**PROVIDED INFORMATION:**
^^^^

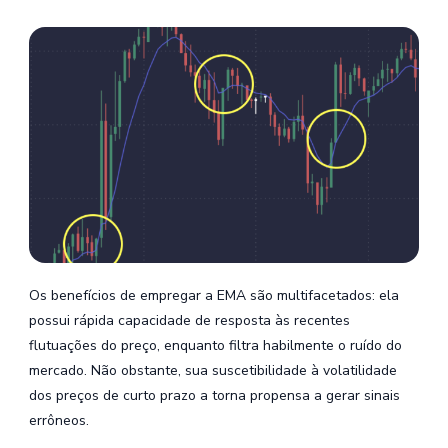
Os benefícios de empregar a EMA são multifacetados: ela
possui rápida capacidade de resposta às recentes
flutuações do preço, enquanto filtra habilmente o ruído do
mercado. Não obstante, sua suscetibilidade à volatilidade
dos preços de curto prazo a torna propensa a gerar sinais
errôneos.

^^^^

**ACTIVITY:** Omitting the images, transcribe every record exactly.

**RESULT OF THIS EXERCISE:**
Os benefícios de empregar a EMA são multifacetados: ela
possui rápida capacidade de resposta às recentes
flutuações do preço, enquanto filtra habilmente o ruído do
mercado. Não obstante, sua suscetibilidade à volatilidade
dos preços de curto prazo a torna propensa a gerar sinais
errôneos.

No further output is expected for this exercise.